Jim Binson, of Binson's Home Health Care Centers, has amassed one of the largest Western Art Collections in the United States, including several Muller paintings. The Binson Collection has now been donated to the Cheyenne Frontier Days Old West Museum in Cheyenne Wyoming; from CFD Old West Museum: "The collection includes works from some of America's greatest western artists such as Frederic Remington, Dan Muller...".) Works of Muller's are also in museums such as the Petrie Institute of Western American Art at Denver Art Museum, and Cushing Library at Texas A&M University.

Muller's work can be dated approximately by the appearance of his signature. Works dating up to the early 1930s are signed "D C Muller" and utilize a swastika symbol, possibly due to his father's Native American heritage, the symbol being in common usage in many cultures worldwide including Native American. In works dating from the later 1930s on Muller signed simply "Dan Muller" with a slash line above and below his name, having abandoned the swastika around the time of its appropriation by Nazi Germany. (Note: One of Dan Muller's earliest known paintings is from the Harmsen collection, an oil titled "Town", dated 1910; that painting is signed "Dan Muller" lower left within a line drawing of a buffalo).

Style
Stylistically Muller's early works follow the Impressionism of C M Russell. Later works tended more toward Realism and a documentarian style.

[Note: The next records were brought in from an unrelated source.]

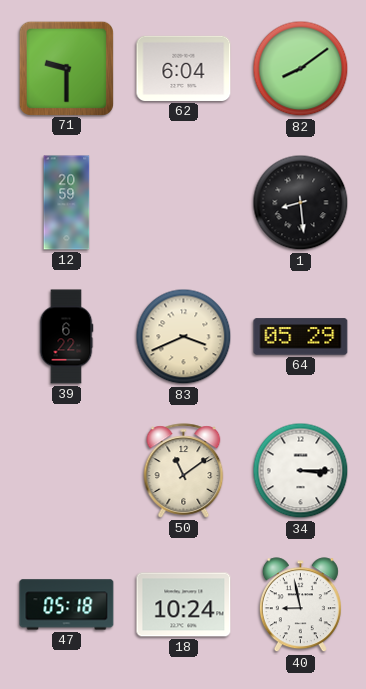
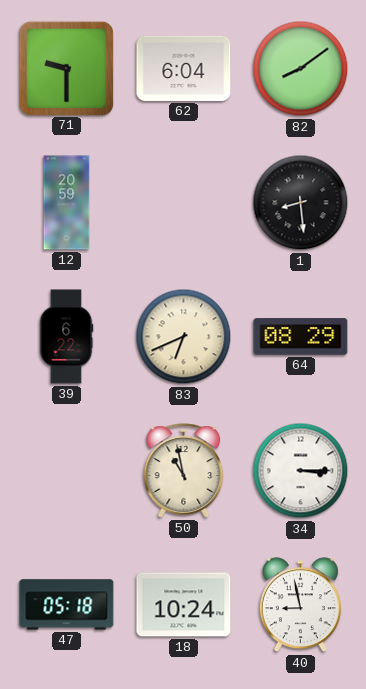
83: 3:41 -> 6:41
64: 05:29 -> 08:29
50: 11:09 -> 10:58
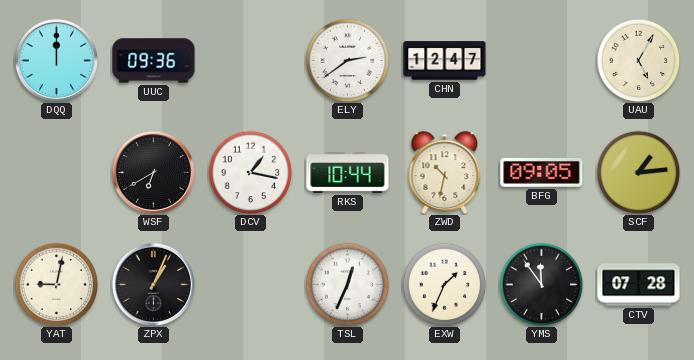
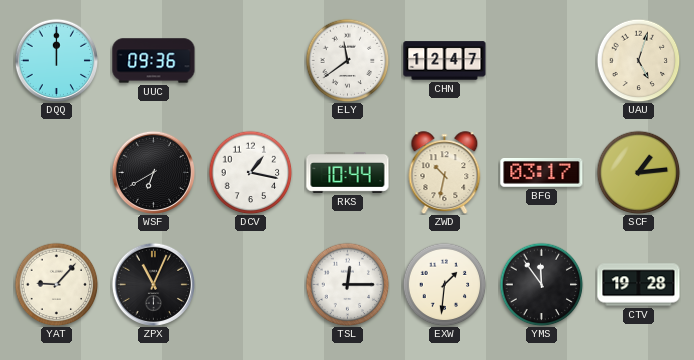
ELY: 2:39 -> 11:39
UAU: 5:05 -> 5:03
BFG: 09:05 -> 03:17
YAT: 9:02 -> 9:07
ZPX: 1:04 -> 11:04
TSL: 12:34 -> 12:15
EXW: 1:34 -> 1:31
CTV: 07:28 -> 19:28
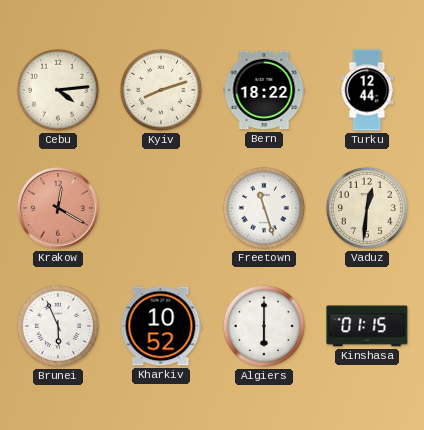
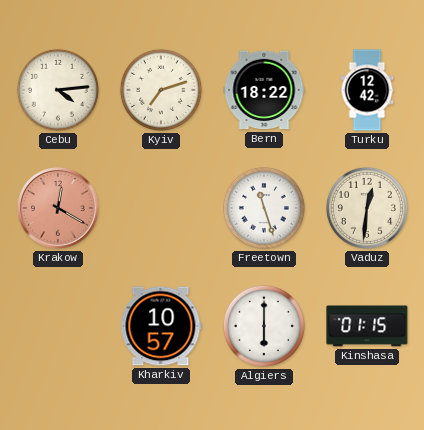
Kyiv: 8:12 -> 7:12
Turku: 12:44 -> 12:42
Brunei: 5:56 -> none
Kharkiv: 10:52 -> 10:57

Representation in other media
Muller is a character in Larry McMurtry's "Telegraph Days." This is a fictional account of the closing decades of the western frontier viewed through the eyes of Nellie Courtright and her brother Jackson from a town named Rita Blanca in what would become the Oklahoma Panhandle. Nellie goes to work for Buffalo Bill and while at his ranch in North Platte, Nebraska hangs out with Buffalo Bill's adopted "nephew" Danny Muller.

References

 Montana Historical Society
 Nevada Historical Society
 Montana Magazine of Western History Vol XVI October 1966 No.4
 WHO WAS WHO IN AMERICAN ART-1897-1947-PETER H FALK
 Lubbock Avalanche-Journal May 16, 1965 pg 4-f
 Artists of the American West: A Biographical Dictionary ;Doris Ostrander Dawdy, Chicago: Sage Books pgs 205–206.
 The WPA Guide to 1930's Nevada (University of Nevada Press: 1940) pg 105
 The Pueblo Chieftain, March 12, 2004
 The Independent Record, Helena MT, October 23, 1966
 Reno Evening Gazette, June 9, 1936 & July 1938
 Nevada State Journal, January 25, 1936, pg 4 & April 27, 1936, pg 8 & May 3, 1939 & March 25, 1951
 Chicago Daily Tribune, July 9, 1933 & April 10, 1949
 The Sheboygan Press, January 13, 1949, pg 14 & May 13, 1949 pg 4
 Esquire magazine, Autumn 1933
 askart.com

Footnotes
 Footnote 1: Muller's allegation regarding his life with Buffalo Bill appeared as early as July 1938 in the Reno Evening Gazette and in the May 3, 1939 Reno Nevada State Journal. The latter article cites a letter written to Dan Muller dated May 31, 1910 and written on stationery proclaiming "Buffalo Bill's WILD WEST combined with Pawnee Bill's great FAR EAST" which references Mr. Muller working with Buffalo Bill's horses; it was signed "Your friend, W F Cody". (Cody did write letters under this letterhead- see here). A Nevada State Journal article from 1951 states that "Muller displayed a number of letters written to him in his youth by Cody." It is worth noting that the Buffalo Bill Historical Center denies there being any historical record of Muller working for, or being the adopted son of Cody although they state that "What appears to be true is that he knew BB and Louisa."(1) The artist's description of the town of Cody from that time, as well as some of its residents, is considered accurate (1). Cody had a foster son, Johnny Baker, whose early years sound similar to those described by Muller in his book; perhaps Baker's story served as the blueprint for Dan Muller's alleged relationship to Cody.(For more information regarding Dan Muller and the Buffalo Bill connection see here).
 (1)BBHC email dated 04/10/08
 Footnote 2: There was another Daniel Muller active in the early 1900s, aka D C Muller, a carver of carousel horses; perhaps that is why Daniel Cody Muller did not use the D C Muller signature prior to about the 1920s; as far as is known there is no connection between the two Muller's other than the name.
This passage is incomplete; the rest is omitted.